Stored data:
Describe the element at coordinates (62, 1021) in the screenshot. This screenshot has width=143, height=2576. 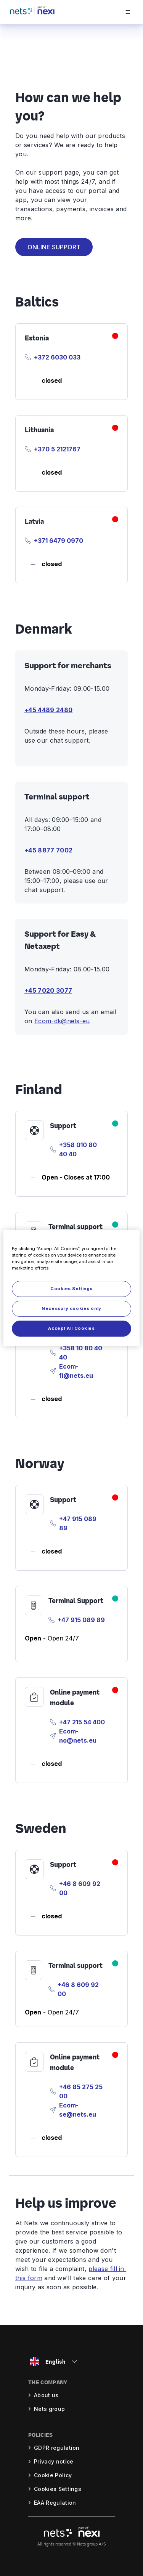
I see `Ecom-dk@nets-eu` at that location.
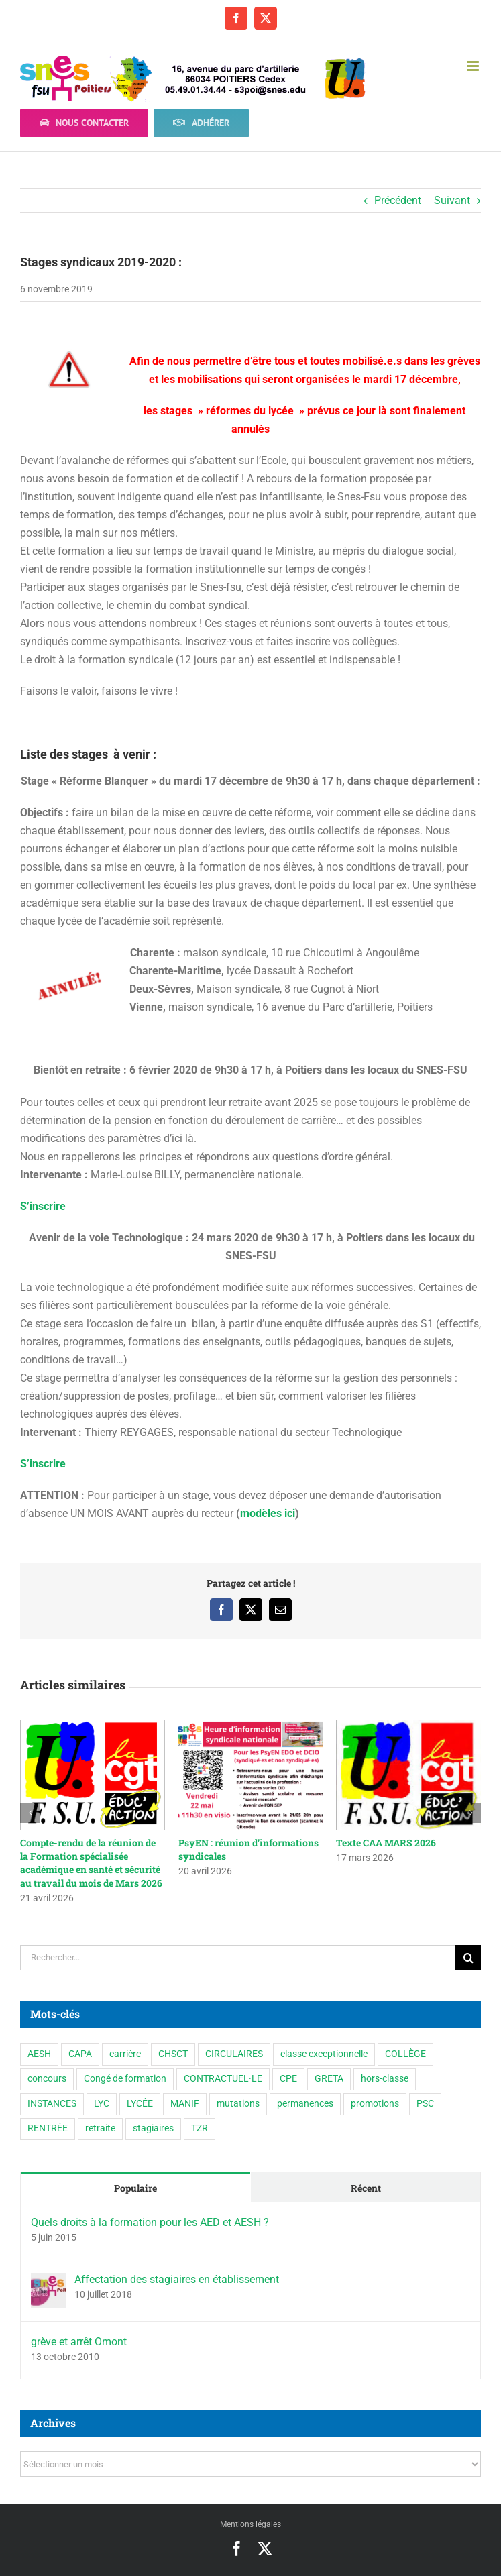  I want to click on LYC [LYC (1 élément)], so click(101, 2103).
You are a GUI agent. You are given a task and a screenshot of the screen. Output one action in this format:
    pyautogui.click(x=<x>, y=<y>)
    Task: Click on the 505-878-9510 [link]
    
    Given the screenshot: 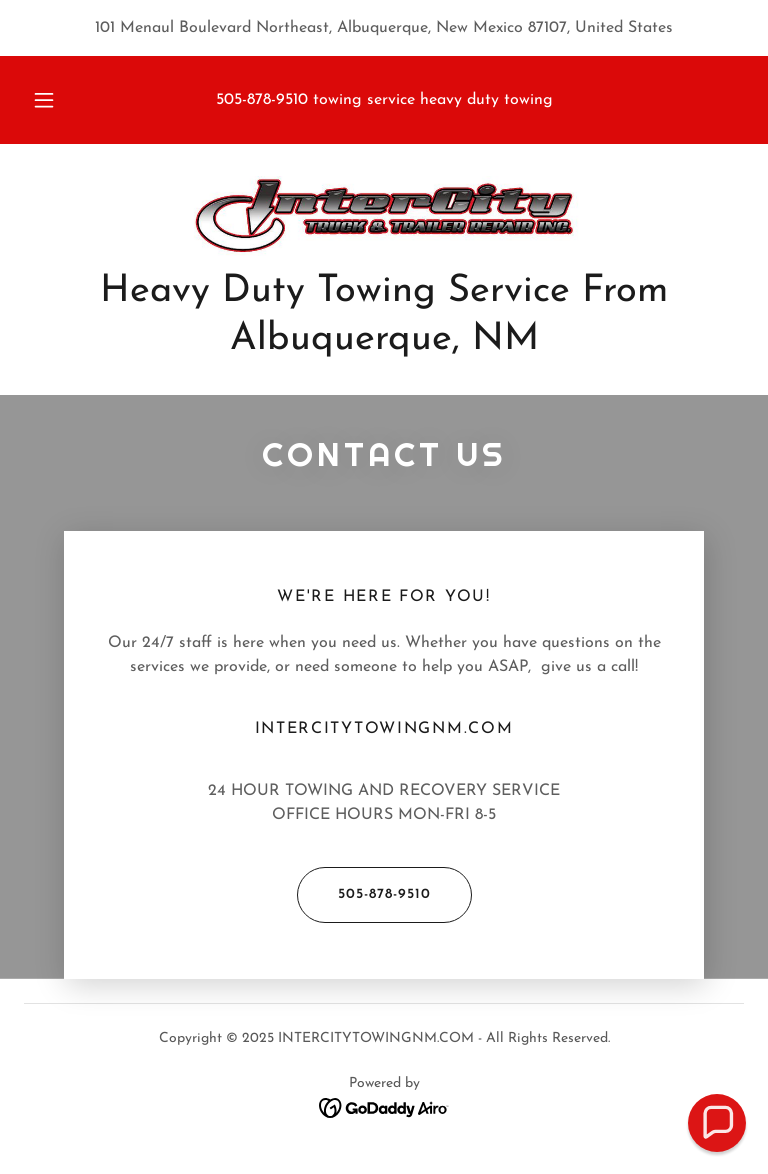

### Assigned task
Letter for letter, reproduce every record above and skip the pictures.

### Solution for this problem
Describe the element at coordinates (62, 1021) in the screenshot. This screenshot has width=143, height=2576. 
I see `Ecom-dk@nets-eu` at that location.
  I want to click on LYC [LYC (1 élément)], so click(101, 2103).
You are a GUI agent. You are given a task and a screenshot of the screen. Output one action in this format:
    pyautogui.click(x=<x>, y=<y>)
    Task: Click on the 505-878-9510 [link]
    
    Given the screenshot: 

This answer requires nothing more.